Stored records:

[Start of Attachment]

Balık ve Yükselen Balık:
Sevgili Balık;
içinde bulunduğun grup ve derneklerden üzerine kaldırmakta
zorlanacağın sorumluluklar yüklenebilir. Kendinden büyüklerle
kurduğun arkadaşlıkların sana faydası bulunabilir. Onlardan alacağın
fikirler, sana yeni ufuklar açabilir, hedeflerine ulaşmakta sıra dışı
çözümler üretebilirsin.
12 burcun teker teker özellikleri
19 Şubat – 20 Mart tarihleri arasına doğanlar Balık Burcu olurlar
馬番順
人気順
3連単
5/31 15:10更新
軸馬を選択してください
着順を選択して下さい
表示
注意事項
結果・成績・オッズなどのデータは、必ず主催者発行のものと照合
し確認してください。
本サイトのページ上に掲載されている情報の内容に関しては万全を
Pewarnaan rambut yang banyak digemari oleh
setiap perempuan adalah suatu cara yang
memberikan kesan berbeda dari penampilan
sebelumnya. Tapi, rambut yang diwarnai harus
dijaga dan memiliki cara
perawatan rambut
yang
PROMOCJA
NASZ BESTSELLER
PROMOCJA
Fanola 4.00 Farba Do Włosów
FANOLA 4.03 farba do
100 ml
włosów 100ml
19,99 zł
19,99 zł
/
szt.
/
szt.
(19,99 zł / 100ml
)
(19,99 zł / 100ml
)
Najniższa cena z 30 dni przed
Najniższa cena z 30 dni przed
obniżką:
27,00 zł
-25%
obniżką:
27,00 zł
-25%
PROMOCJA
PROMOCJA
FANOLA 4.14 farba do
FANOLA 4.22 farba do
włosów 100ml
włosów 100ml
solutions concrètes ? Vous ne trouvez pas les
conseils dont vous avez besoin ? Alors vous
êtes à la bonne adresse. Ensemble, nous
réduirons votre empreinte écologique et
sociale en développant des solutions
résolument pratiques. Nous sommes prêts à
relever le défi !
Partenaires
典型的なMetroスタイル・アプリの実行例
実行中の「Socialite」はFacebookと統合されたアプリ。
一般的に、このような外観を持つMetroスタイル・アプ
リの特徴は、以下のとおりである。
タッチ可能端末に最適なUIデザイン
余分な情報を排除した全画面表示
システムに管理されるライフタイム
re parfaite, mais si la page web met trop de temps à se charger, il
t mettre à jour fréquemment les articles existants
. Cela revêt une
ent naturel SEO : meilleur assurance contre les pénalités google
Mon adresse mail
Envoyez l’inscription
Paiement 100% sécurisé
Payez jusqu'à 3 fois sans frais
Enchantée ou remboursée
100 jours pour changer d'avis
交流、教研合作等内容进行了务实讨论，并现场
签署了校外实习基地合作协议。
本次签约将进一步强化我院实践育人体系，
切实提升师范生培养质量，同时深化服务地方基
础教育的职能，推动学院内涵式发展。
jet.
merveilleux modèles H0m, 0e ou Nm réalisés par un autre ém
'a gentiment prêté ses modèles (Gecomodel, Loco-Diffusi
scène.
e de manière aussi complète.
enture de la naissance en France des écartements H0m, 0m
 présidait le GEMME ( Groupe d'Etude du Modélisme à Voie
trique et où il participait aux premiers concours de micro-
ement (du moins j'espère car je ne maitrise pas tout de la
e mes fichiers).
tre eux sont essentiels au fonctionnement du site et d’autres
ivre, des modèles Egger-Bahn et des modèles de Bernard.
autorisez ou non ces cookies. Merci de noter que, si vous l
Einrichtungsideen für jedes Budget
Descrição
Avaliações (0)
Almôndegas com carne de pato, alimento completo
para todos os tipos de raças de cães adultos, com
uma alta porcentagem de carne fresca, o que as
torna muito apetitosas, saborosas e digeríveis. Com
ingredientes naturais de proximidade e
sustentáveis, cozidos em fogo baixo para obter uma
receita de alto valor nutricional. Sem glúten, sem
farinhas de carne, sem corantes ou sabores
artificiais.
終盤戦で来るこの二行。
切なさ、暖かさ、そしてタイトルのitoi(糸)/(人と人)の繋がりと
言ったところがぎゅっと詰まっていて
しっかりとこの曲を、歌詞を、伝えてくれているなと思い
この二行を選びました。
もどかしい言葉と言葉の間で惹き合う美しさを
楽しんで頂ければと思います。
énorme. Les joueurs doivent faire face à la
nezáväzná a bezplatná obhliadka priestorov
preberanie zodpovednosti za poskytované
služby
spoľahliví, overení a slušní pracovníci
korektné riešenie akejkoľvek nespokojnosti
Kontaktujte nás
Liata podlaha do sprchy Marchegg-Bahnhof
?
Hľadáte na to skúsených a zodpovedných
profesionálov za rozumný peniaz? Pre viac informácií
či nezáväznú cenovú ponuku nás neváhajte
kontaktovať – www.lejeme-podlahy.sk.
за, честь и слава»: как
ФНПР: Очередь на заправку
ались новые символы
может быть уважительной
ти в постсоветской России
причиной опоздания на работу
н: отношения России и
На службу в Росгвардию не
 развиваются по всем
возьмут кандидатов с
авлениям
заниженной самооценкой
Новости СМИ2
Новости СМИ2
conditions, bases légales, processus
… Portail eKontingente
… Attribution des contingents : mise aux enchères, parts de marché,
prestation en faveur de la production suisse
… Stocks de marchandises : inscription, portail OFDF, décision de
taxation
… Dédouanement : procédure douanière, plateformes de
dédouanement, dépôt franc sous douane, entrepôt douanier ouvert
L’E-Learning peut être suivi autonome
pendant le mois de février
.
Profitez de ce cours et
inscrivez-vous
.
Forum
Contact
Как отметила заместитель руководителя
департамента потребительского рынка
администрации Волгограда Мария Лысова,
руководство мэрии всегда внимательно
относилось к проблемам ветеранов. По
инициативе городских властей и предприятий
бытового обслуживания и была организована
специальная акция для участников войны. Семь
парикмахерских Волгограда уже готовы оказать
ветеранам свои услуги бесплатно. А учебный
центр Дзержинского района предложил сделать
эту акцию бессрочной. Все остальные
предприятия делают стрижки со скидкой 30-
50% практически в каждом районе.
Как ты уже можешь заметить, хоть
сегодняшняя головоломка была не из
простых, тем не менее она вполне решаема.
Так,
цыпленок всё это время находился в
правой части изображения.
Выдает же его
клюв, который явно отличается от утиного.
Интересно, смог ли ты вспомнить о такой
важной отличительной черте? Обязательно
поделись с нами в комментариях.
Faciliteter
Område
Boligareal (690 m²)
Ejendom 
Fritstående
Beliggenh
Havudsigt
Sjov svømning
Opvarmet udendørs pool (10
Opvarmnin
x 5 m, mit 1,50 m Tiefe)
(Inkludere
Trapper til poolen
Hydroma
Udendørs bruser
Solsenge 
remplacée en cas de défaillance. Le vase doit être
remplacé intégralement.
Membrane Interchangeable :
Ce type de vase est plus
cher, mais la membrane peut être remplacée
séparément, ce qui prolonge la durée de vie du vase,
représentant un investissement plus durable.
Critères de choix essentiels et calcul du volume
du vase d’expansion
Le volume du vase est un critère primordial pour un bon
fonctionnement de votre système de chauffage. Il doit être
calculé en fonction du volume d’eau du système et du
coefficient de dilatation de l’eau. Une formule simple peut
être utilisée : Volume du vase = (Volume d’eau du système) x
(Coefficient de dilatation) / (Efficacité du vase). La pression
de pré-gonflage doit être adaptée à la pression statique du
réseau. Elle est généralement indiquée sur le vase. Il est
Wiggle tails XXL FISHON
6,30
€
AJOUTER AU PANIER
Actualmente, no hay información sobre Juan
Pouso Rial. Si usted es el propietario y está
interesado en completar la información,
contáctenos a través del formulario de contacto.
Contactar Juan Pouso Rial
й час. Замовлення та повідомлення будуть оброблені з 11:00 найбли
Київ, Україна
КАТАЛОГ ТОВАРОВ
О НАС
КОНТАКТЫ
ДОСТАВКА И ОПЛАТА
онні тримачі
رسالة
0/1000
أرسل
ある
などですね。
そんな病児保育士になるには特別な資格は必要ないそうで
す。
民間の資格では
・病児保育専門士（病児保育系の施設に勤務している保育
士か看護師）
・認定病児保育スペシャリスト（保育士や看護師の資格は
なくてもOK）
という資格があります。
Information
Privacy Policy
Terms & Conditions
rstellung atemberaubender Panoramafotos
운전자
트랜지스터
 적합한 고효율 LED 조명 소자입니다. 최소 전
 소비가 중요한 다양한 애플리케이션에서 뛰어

[End of Attachment]

Set apart and copy each line of the records that holds the word "para".

Your response —
para todos os tipos de raças de cães adultos, com
sustentáveis, cozidos em fogo baixo para obter uma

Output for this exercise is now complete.